Shani Belgrave, MD, Andrew S Wright, MD, Zoe E Parr, MD, Hinojosa Marcelo, MD, Giana Davidson, MD. University of Washington
The need for mesh fixation during laparoscopic inguinal hernia repair is controversial. Many surgeons use fixation devices to prevent mesh migration and hernia recurrence despite evidence suggesting that mesh fixation is unnecessary and post-operative pain may be related to the use of tacks. Recently we adopted a self-adhering mesh designed for laparoscopic placement without tack fixation (Laparoscopic Progrip, Medtronic). There have been no known early clinical outcome comparisons between conventional mesh and self-adhering mesh for laparoscopic hernia repair.
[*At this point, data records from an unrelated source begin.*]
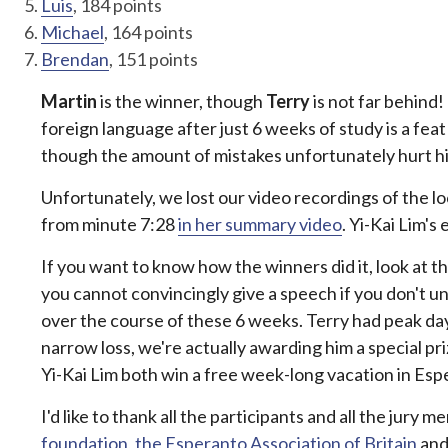
Luis
, 184 points
Michael
, 164 points
Brendan
, 151 points
Martin
is the winner, though
Terry
is not far behind!
foreign language after just 6 weeks of study is a fe
though the amount of mistakes unfortunately hurt his 
Unfortunately, we lost our video recordings of the l
from minute 7:28
in her summary video
. Yi-Kai Lim's
If you want to know how the winners did it, look at th
you cannot convincingly give a speech if you don't 
over the course of these 6 weeks. Terry had peak da
narrow loss, we're actually awarding him a special p
Yi-Kai Lim both win a free week-long vacation in Esp
I'd like to thank all the participants and all the jur
foundation
,
the Esperanto Association of Britain
and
Methods: All laparoscopic inguinal hernias performed at a single academic institution by 4 experienced laparoscopic hernia surgeons between 1/1/14 and 9/8/15 were retrospectively analyzed through chart review. Self-adhering mesh was introduced in 8/14 with implementation over the following months. Costs of mesh and tackers were obtained from hospital materials management. Data was analyzed using SPSS.
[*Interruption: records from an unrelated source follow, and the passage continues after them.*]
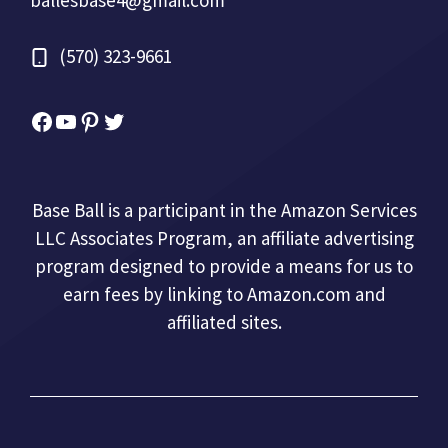
(570) 323-9661
Facebook
YouTube
Pinterest
Twitter
Base Ball is a participant in the Amazon Services
LLC Associates Program, an affiliate advertising
program designed to provide a means for us to
earn fees by linking to Amazon.com and
affiliated sites.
Results: There were 45 inguinal hernia repairs performed using flat sheet self-adhering mesh, and 46 using conventional polyester mesh in a pre-shaped configuration (anatomic Parietex, Medtronic). Median time from surgery to date of review was 449 days for conventional, compared to 206 for self-adhering. Demographics were similar (age, sex, BMI, type of hernia) between groups (ns). Tacks were used in 3/45 self-adhering (6.7%) and 38/46 conventional (82.6%). In the self-adhering group there were 19 bilateral hernias and 12 recurrent hernias repaired, compared to 14 and 6 in the conventional group, respectively (ns). 2 repairs in each group were performed as TAPP, with the remainder being TEP. Operative time was median 95±34min for self-adhering and 94±37min for conventional (ns). In the self-adhering group there were 3 spermatic cord hematomas, 4 seromas, 2 episodes of urinary retention, 1 scrotal swelling, and 2 patients with pain lasting > 1 month. In the conventional group there were 2 hematomas, 1 scrotal swelling, and 1 urinary retention. 5 patients had pain lasting >1month, with 1 requiring reoperation for a retained cord lipoma. There was 1 early recurrence in a large pantaloon hernia repaired with conventional mesh and no tacking. Unit costs were $419/tacker, $314/self-adhering mesh and $128/conventional mesh. Given an overall bilateral hernia rate of 36% and consistent tacker use, switching to self-adhering mesh is estimated to save $3,552/year.
Conclusions: Self-adhering mesh is cost-effective when eliminating the use of tacking devices. Operative times and early outcomes are similar to conventional mesh. Long-term follow-up is needed to analyze recurrence, clinical outcomes, and rates of chronic pain.